### WHAT YOU HAVE TO DO
Leaving out pictures, output exactly the lines below from the one that has "oncyber, Nuestro propio museo" through the one that has "Simpan nama, email, dan situs web saya pada", and nothing else.

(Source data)
* * * * *

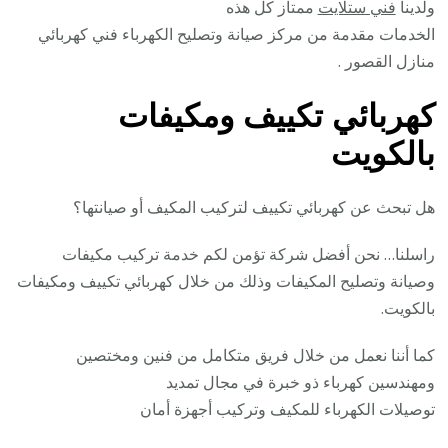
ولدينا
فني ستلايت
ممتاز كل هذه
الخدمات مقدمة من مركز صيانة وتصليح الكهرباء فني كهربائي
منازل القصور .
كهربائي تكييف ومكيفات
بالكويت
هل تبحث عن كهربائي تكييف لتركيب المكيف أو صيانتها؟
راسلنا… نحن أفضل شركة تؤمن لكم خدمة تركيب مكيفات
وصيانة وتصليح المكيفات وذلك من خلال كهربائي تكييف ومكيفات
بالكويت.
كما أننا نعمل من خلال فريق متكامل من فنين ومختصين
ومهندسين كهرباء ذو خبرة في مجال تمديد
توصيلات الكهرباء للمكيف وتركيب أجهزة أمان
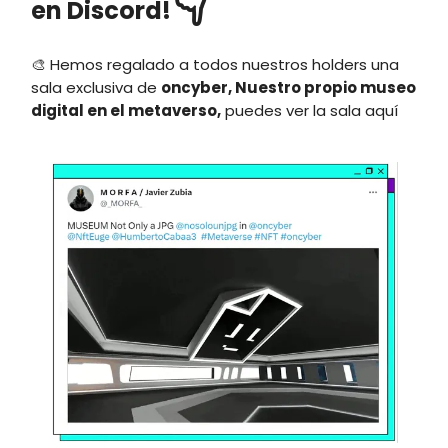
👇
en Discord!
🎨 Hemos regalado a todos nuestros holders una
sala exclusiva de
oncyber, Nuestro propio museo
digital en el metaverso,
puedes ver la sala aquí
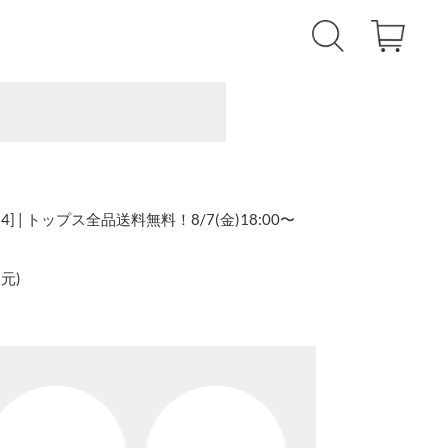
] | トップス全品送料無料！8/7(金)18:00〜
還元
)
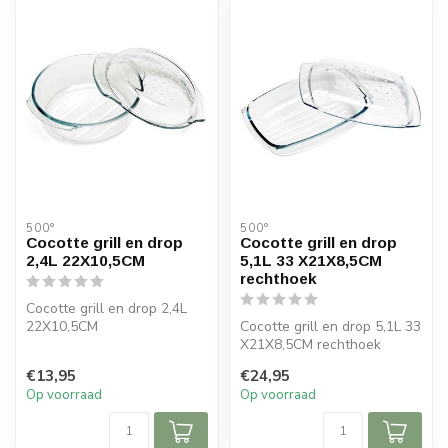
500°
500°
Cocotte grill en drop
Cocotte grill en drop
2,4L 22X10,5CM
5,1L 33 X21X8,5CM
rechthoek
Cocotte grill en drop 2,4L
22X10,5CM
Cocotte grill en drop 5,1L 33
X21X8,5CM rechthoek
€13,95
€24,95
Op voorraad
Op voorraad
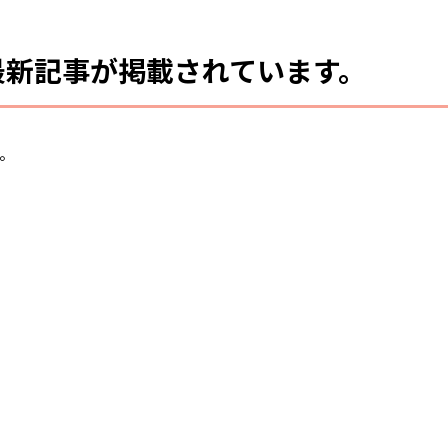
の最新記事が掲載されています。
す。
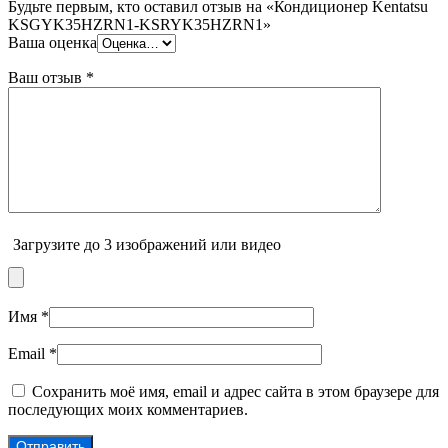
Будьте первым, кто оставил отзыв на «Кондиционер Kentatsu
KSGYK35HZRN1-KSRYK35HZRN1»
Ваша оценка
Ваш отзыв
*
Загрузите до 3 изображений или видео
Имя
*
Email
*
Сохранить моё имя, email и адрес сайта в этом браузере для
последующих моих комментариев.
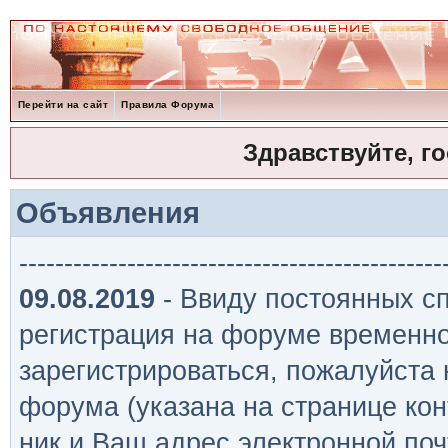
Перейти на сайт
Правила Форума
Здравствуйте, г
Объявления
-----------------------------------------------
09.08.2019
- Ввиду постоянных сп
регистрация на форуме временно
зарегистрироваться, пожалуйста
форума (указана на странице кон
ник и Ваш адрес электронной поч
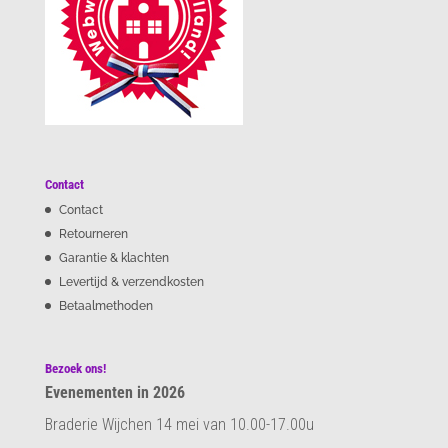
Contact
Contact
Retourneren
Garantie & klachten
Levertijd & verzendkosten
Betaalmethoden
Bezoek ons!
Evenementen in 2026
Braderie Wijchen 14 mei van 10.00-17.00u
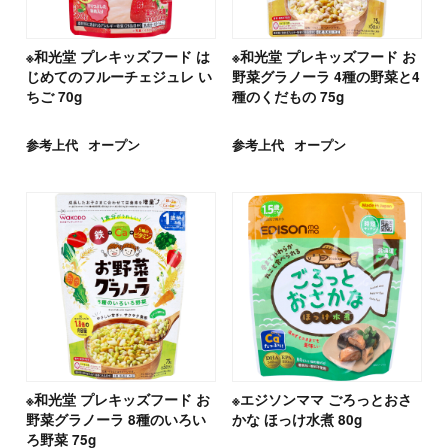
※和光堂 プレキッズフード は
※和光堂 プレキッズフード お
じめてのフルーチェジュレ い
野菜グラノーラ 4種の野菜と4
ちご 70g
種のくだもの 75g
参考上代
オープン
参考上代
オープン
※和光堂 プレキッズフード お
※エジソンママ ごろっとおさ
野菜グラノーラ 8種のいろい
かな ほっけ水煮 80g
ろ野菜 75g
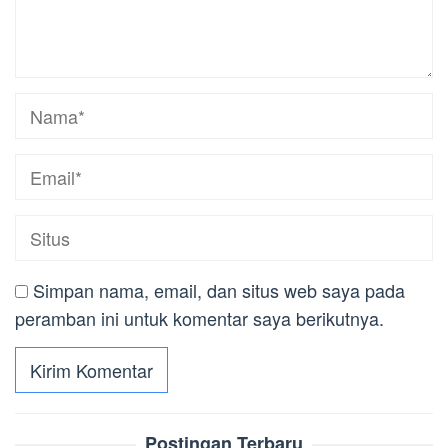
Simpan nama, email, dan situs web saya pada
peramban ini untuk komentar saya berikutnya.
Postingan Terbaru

* * * * *

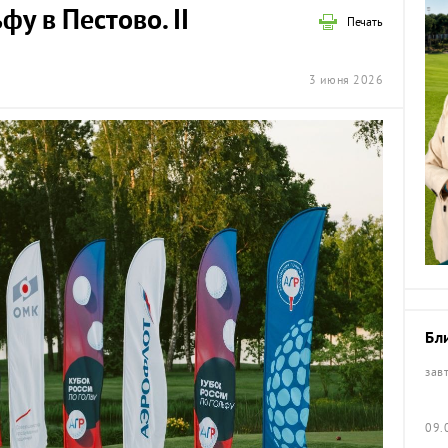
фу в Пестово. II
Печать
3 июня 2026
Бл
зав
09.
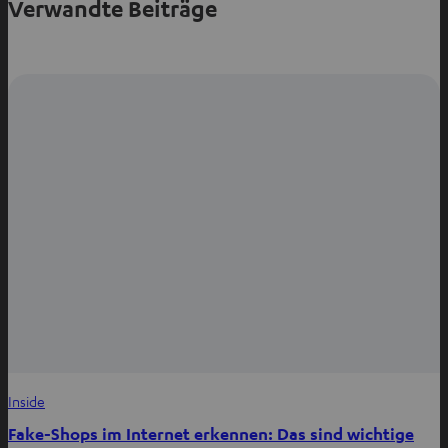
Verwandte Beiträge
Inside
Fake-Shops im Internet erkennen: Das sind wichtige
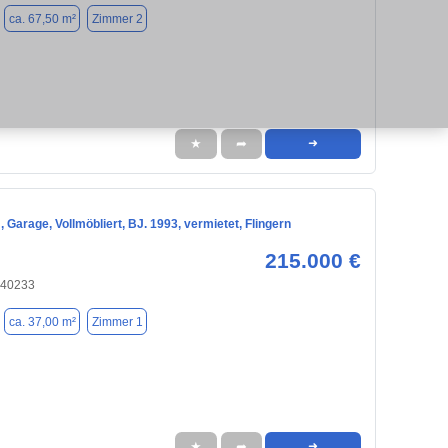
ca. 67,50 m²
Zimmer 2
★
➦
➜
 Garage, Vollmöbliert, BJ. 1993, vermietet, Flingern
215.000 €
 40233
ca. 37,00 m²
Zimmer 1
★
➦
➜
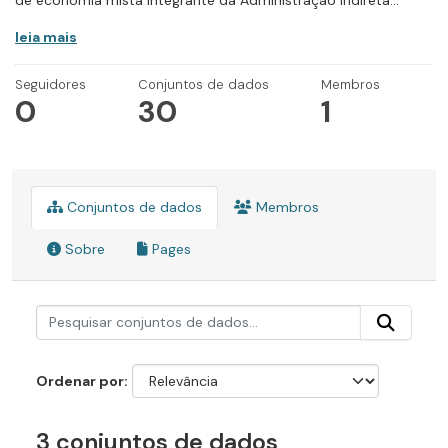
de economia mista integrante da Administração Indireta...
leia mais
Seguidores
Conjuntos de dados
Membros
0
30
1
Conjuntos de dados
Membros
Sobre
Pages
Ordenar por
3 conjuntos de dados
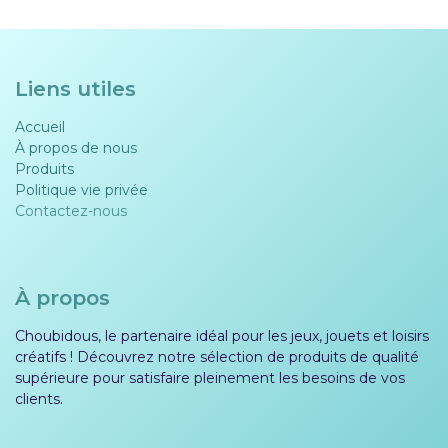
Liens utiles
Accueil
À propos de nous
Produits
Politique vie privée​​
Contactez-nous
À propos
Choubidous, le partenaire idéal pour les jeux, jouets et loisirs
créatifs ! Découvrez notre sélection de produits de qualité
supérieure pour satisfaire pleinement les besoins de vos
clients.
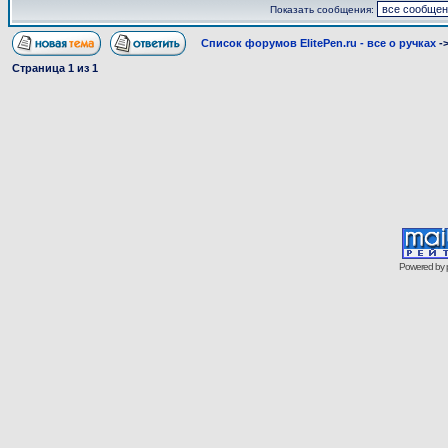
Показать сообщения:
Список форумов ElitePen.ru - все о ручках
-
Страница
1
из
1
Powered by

* * * * *

### EXERCISE RESULT
oncyber, Nuestro propio museo
digital en el metaverso,
puedes ver la sala aquí
] | トップス全品送料無料！8/7(金)18:00〜
還元
)
500°
500°
Cocotte grill en drop
Cocotte grill en drop
2,4L 22X10,5CM
5,1L 33 X21X8,5CM
rechthoek
Cocotte grill en drop 2,4L
22X10,5CM
Cocotte grill en drop 5,1L 33
X21X8,5CM rechthoek
€13,95
€24,95
Op voorraad
Op voorraad
の最新記事が掲載されています。
す。
Будьте первым, кто оставил отзыв на «Кондиционер Kentatsu
KSGYK35HZRN1-KSRYK35HZRN1»
Ваша оценка
Ваш отзыв
*
Загрузите до 3 изображений или видео
Имя
*
Email
*
Сохранить моё имя, email и адрес сайта в этом браузере для
последующих моих комментариев.
Перейти на сайт
Правила Форума
Здравствуйте, г
Объявления
-----------------------------------------------
09.08.2019
- Ввиду постоянных сп
регистрация на форуме временно
зарегистрироваться, пожалуйста
форума (указана на странице кон
ник и Ваш адрес электронной поч
Contact
Contact
Retourneren
Garantie & klachten
Levertijd & verzendkosten
Betaalmethoden
Bezoek ons!
Evenementen in 2026
Braderie Wijchen 14 mei van 10.00-17.00u
※和光堂 プレキッズフード は
※和光堂 プレキッズフード お
じめてのフルーチェジュレ い
野菜グラノーラ 4種の野菜と4
ちご 70g
種のくだもの 75g
参考上代
オープン
参考上代
オープン
※和光堂 プレキッズフード お
※エジソンママ ごろっとおさ
野菜グラノーラ 8種のいろい
かな ほっけ水煮 80g
ろ野菜 75g
Simpan nama, email, dan situs web saya pada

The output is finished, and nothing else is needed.